Summary
Objective
Children with epilepsy are at a high risk for developing symptoms of anxiety and depression. By improving seizure control, epilepsy surgery has the potential to improve patients’ anxiety and depression symptoms. Few studies have assessed the long‐term outcomes of anxiety and depressive symptoms after pediatric epilepsy surgery while using an appropriate control group. This study examined anxiety and depressive symptoms 4–11 years after surgery in surgical patients and in a control group of nonsurgical patients with pediatric‐onset epilepsy.
Methods
Seventy‐three surgical patients with a mean age of 19.87 (standard deviation [SD] 4.46, range 10.08–28.50) and 40 nonsurgical controls with a mean age of 20.31 (SD 4.01, range 12.08–27.25) completed the study measures. Patients completed the Child Depression Inventory II/Beck Depression Inventory II and State Trait Anxiety Inventory for Children/State Trait Anxiety Inventory and parents completed the Child Behavior Checklist/Adult Behavior Checklist to assess the patients’ anxiety and depressive symptoms. Baseline measurements of affective symptoms (Child Behavior Checklist) were retrieved from the patients’ medical records.
Results
Patient‐reported affective functioning was obtained at the follow‐up visit only.
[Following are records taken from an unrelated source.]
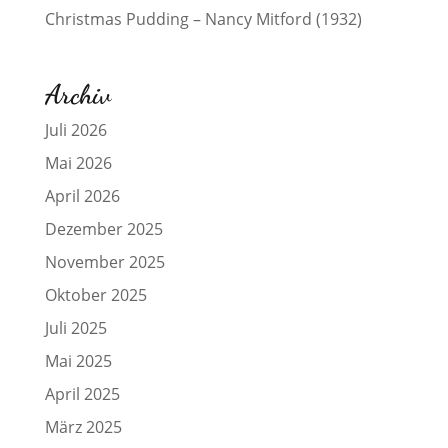
Christmas Pudding – Nancy Mitford (1932)
Archiv
Juli 2026
Mai 2026
April 2026
Dezember 2025
November 2025
Oktober 2025
Juli 2025
Mai 2025
April 2025
März 2025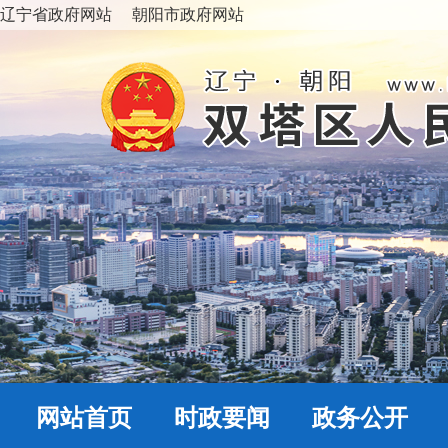
辽宁省政府网站
朝阳市政府网站
网站首页
时政要闻
政务公开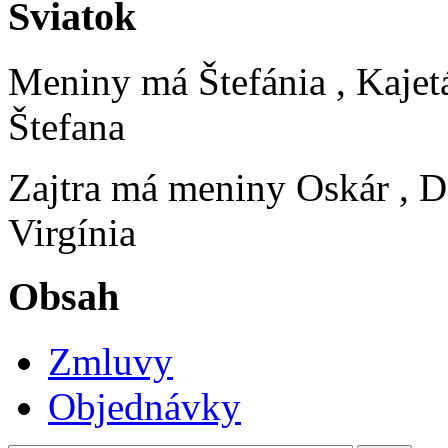
Sviatok
Meniny má
Štefánia
, Kajet
Štefana
Zajtra má meniny
Oskár
, D
Virgínia
Obsah
Zmluvy
Objednávky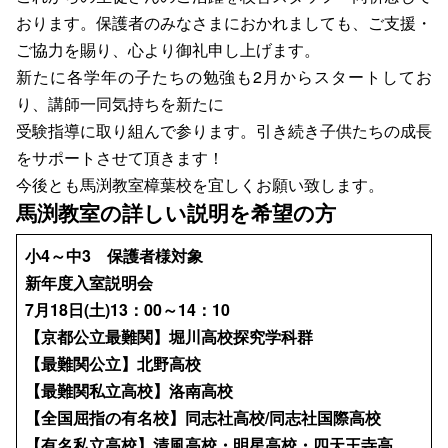
おります。保護者のみなさまにおかれましても、ご支援・
ご協力を賜り、心より御礼申し上げます。
新たに各学年の子たちの勉強も2月からスタートしてお
り、講師一同気持ちを新たに
受験指導に取り組んで参ります。引き続き子供たちの成長
をサポートさせて頂きます！
今後とも馬渕教室樟葉校を宜しくお願い致します。
馬渕教室の詳しい説明を希望の方
小4～中3 保護者様対象
新年度入室説明会
7月18日(土)13：00～14：10
【京都公立最難関】堀川高校探究学科群
【最難関公立】北野高校
【最難関私立高校】洛南高校
【全国屈指の有名校】同志社高校/同志社国際高校
【有名私立高校】清風高校・明星高校・四天王寺高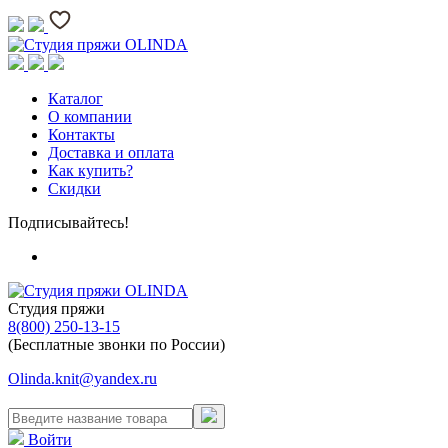
Каталог
О компании
Контакты
Доставка и оплата
Как купить?
Скидки
Подписывайтесь!
Студия пряжи
8(800) 250-13-15
(Бесплатные звонки по России)
Olinda.knit@yandex.ru
Войти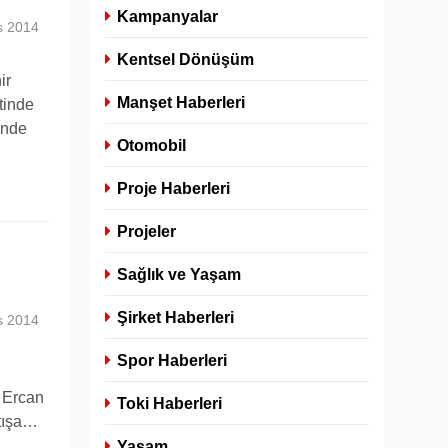
Kampanyalar
s 2014
Kentsel Dönüşüm
ir
Manşet Haberleri
tinde
inde
Otomobil
Proje Haberleri
Projeler
Sağlık ve Yaşam
Şirket Haberleri
s 2014
Spor Haberleri
 Ercan
Toki Haberleri
atışa…
Yaşam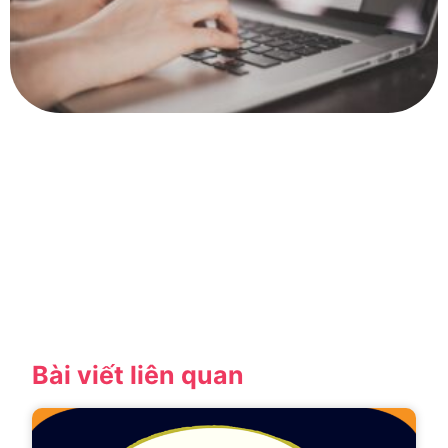
Bài viết liên quan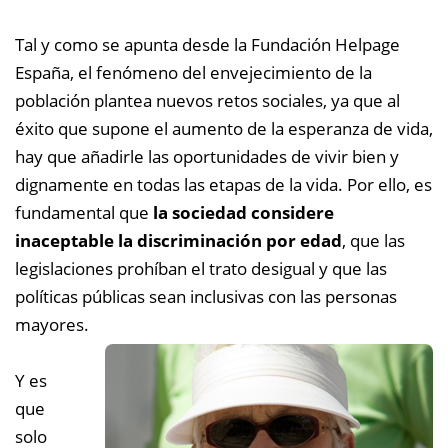
Tal y como se apunta desde la Fundación Helpage
España, el fenómeno del envejecimiento de la
población plantea nuevos retos sociales, ya que al
éxito que supone el aumento de la esperanza de vida,
hay que añadirle las oportunidades de vivir bien y
dignamente en todas las etapas de la vida. Por ello, es
fundamental que
la sociedad considere
inaceptable la discriminación por edad
, que las
legislaciones prohíban el trato desigual y que las
políticas públicas sean inclusivas con las personas
mayores.
Y es
que
solo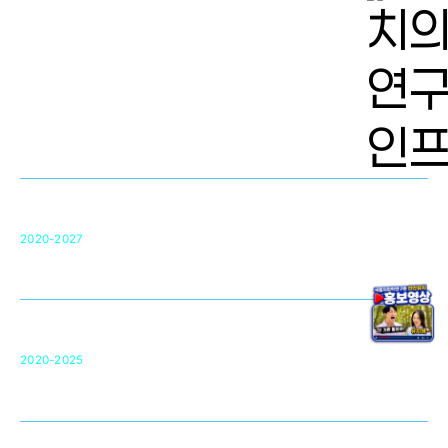
치의학 연구개발 인프라
단국대 치의학선도연구센터(MRC)
31
2020-2027
영국 UCL대학
차세대 의료용 수복·재생소재 개발을 위한
구강악안면매개체노바이올로지
단국대 조직재생연구소
50
2020-2025
미국 베크만연구소
복합조직재생관련
원천기술 확보 및 임상적용 실용화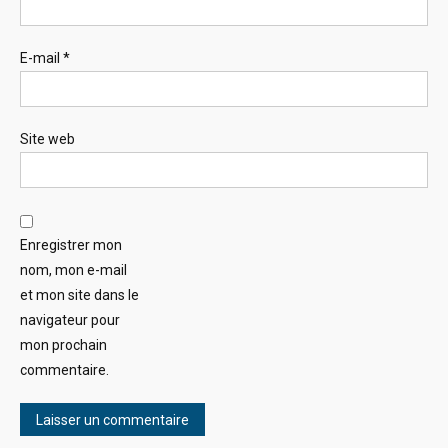
E-mail
*
Site web
Enregistrer mon
nom, mon e-mail
et mon site dans le
navigateur pour
mon prochain
commentaire.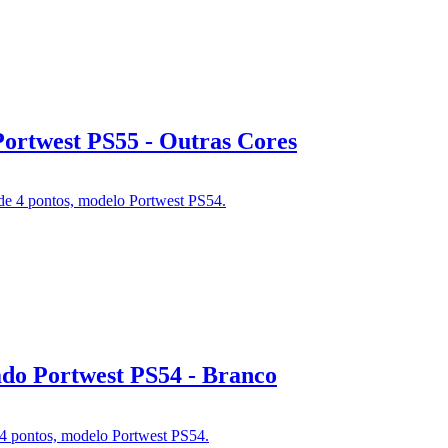
ortwest PS55 - Outras Cores
ado Portwest PS54 - Branco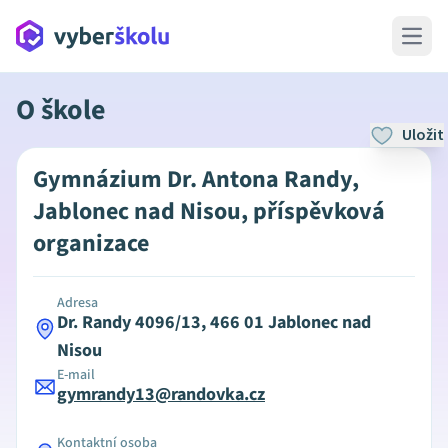
Open 
O škole
Uložit
Gymnázium Dr. Antona Randy,
Jablonec nad Nisou, příspěvková
organizace
Adresa
Dr. Randy 4096/13, 466 01 Jablonec nad
Nisou
E-mail
gymrandy13@randovka.cz
Kontaktní osoba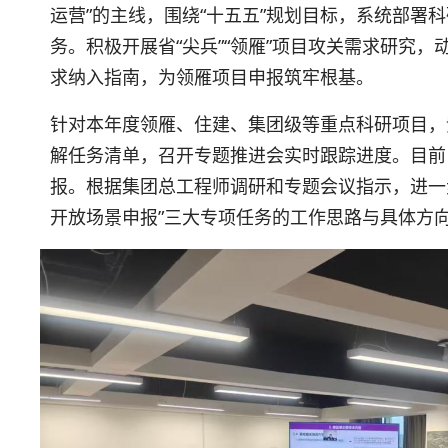
运营”的主线，围绕“十五五”规划目标，系统部署
务。积极开展省“尖兵”“领雁”项目攻关需求研究
求纳入指南，为领雁项目申报筑牢根基。
针对本年度领雁、住建、集团级等重点科研项目，
解任务清单，召开专题推进会实时跟踪进度。目前
报。根据集团总工程师调研和专题会议指示，进一
开放场景申报”三大专项任务的工作思路与具体方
Patient‐reported depressive symptoms and state and trait anxiety were similar for both groups. Based on parent reports at follow‐up, patients with seizures were found to have significantly more depressive problems and anxious/depressed symptoms, and marginally more withdrawn symptoms relative to patients without seizures.
Significance
Seizure status was related to the presence of affective symptoms, irrespective of whether the patient had undergone surgery. In addition, parents and not patients reported the presence of anxiety and depressive symptoms, which indicates the importance of obtaining multiple informants to assess affective symptomatology.